ScriptFaze was started in 2008, soon after completing a script I wrote called “Mean Fort Green.” An urban thriller set in Brooklyn in 1983, I’d pulled out all the stops with this one & dug deep into my own childhood and local Brooklyn lore to get it done... The script caught the attention of a producer’s assistant at a company called Raygun Films (now rebranded as Newmarket Entertainment) and entered into a long and grueling development process, during which I rewrote the script five times, all for free, as is the custom with non-WGA writers just starting out. Then--the company moved to a foreign presales financing model--and the script was dumped from their slate. Ouch!

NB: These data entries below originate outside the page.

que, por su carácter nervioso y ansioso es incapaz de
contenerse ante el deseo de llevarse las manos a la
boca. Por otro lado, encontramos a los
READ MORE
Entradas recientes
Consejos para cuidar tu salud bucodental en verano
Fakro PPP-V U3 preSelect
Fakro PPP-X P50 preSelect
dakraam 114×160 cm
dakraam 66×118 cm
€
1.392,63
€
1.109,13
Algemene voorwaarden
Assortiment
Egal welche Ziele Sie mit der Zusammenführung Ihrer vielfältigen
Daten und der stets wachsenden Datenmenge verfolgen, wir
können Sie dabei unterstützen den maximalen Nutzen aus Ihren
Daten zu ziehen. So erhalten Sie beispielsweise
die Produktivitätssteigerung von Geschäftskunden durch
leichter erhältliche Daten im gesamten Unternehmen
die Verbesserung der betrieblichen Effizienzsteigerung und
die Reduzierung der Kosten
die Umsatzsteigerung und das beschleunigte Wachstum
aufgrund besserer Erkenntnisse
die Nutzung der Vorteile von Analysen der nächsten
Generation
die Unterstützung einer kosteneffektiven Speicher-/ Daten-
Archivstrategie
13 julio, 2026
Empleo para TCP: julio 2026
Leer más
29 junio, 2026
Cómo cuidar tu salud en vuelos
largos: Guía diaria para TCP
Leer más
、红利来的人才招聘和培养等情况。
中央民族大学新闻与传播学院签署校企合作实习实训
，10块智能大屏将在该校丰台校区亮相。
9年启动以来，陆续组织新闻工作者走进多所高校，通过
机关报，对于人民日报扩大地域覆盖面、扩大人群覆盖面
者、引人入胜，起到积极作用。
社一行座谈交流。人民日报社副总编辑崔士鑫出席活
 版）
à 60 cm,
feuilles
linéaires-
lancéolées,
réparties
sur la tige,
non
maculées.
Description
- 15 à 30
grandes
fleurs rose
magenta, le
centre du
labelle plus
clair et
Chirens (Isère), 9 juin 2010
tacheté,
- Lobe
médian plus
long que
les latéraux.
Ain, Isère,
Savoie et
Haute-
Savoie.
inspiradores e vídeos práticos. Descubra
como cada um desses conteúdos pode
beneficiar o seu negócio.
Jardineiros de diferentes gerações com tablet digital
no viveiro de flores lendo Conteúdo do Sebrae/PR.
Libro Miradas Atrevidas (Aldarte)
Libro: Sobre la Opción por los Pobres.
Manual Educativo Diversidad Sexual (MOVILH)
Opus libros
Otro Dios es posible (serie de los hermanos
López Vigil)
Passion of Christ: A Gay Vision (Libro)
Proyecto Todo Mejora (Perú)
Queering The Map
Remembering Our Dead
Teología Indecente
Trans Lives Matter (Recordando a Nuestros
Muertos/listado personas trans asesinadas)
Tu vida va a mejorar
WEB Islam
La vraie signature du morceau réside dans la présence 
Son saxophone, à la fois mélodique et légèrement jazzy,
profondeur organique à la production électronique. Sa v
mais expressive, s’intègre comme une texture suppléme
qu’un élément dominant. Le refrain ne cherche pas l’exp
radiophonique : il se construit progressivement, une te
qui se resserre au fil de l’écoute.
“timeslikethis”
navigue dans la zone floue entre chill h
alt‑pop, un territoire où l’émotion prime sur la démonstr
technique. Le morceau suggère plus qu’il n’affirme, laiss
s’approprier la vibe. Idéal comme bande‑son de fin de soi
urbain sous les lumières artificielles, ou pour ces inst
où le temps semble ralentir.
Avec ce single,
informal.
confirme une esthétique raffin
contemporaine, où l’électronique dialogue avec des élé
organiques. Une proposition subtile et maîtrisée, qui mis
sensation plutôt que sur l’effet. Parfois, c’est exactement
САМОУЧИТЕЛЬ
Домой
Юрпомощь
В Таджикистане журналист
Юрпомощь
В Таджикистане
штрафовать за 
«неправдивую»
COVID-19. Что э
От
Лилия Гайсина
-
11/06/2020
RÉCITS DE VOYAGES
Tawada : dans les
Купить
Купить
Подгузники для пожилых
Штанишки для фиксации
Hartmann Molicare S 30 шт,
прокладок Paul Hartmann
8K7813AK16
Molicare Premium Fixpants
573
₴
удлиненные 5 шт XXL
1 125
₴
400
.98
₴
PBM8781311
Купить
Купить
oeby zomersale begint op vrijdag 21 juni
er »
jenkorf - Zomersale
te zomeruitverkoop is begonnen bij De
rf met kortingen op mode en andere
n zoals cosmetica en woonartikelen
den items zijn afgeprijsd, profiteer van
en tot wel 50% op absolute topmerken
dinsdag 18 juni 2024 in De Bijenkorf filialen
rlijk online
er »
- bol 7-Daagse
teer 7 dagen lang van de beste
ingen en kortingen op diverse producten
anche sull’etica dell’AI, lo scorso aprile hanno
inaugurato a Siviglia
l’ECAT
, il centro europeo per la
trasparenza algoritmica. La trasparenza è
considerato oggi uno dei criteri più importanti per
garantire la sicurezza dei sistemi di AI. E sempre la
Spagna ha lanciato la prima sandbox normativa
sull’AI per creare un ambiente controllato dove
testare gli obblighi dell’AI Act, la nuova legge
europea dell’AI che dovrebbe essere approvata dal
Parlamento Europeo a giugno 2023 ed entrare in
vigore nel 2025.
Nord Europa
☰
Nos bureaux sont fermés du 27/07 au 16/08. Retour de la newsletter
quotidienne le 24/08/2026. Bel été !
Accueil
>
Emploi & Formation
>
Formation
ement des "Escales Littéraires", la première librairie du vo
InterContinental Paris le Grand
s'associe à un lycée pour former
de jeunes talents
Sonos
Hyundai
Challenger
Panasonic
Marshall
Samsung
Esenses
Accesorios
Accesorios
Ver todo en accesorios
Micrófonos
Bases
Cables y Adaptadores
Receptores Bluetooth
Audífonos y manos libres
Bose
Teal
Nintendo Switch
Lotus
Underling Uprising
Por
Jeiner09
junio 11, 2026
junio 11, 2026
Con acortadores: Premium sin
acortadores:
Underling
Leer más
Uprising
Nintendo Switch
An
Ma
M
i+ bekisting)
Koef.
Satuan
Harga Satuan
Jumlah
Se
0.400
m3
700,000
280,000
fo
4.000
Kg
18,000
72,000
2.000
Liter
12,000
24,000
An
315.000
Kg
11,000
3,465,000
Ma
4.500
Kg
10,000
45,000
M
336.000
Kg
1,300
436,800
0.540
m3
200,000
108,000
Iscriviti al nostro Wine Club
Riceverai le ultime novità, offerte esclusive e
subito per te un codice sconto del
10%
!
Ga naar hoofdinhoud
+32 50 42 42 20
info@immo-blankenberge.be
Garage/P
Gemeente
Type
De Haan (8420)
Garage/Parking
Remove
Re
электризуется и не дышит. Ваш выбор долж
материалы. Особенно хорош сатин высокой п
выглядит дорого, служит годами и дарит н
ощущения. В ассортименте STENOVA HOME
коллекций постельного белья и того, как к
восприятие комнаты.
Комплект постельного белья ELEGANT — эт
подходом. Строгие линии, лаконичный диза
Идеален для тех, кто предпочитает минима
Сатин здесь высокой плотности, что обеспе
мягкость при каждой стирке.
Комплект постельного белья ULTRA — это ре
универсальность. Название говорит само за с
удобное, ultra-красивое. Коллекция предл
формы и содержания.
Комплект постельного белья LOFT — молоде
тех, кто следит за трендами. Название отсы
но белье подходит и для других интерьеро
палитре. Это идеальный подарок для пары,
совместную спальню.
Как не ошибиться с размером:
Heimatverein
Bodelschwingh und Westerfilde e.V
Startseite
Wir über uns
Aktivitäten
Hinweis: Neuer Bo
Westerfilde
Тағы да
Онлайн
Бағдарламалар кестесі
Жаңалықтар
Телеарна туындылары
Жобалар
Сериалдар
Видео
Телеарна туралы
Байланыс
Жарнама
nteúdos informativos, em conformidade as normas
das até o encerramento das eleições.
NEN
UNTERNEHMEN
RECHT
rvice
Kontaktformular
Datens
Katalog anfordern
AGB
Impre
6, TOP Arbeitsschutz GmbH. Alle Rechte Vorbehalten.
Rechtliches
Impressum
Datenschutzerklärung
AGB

It was a low moment, but a few great things came from it. I met my first manager, Ryan Lewis, after someone at Raygun passed ‘Mean’ on to him. Ryan repped me & my gaggle of projects over the next five years, and through him my fledgling career was born. In the wake of ‘Mean,’ I also felt an incredible urge to write down all that I had been through and document it so that I’d have it as a guide for the future. When I wrote the first draft of ‘Mean,’ I was still a total newbie, just finishing up an MFA at UCLA and with zero real world writing or development experience. The screenplay might have faltered, but I had learned a ton after three years of development--and this initial ‘journaling’ of my experiences bore the foundations of ScriptFaze.
In the past years, I’ve been amazed at how many people have discovered ScriptFaze & found it useful. There were periods of time where I neglected the site, caught up in my own life and projects. But every week, the view count grew, ScriptFaze articles reached the top of numerous Google searches, and I’d hear screenwriters reference the site without knowing I’d created it. What a trip. Truly, though--I’m thrilled the site has been helpful to folks, and I promise to work even harder to respond to questions, post new articles, and make sure that the site stays informative and up to date with the needs of screenwriters. Thank you so much for reading, and most importantly--HAPPY WRITING!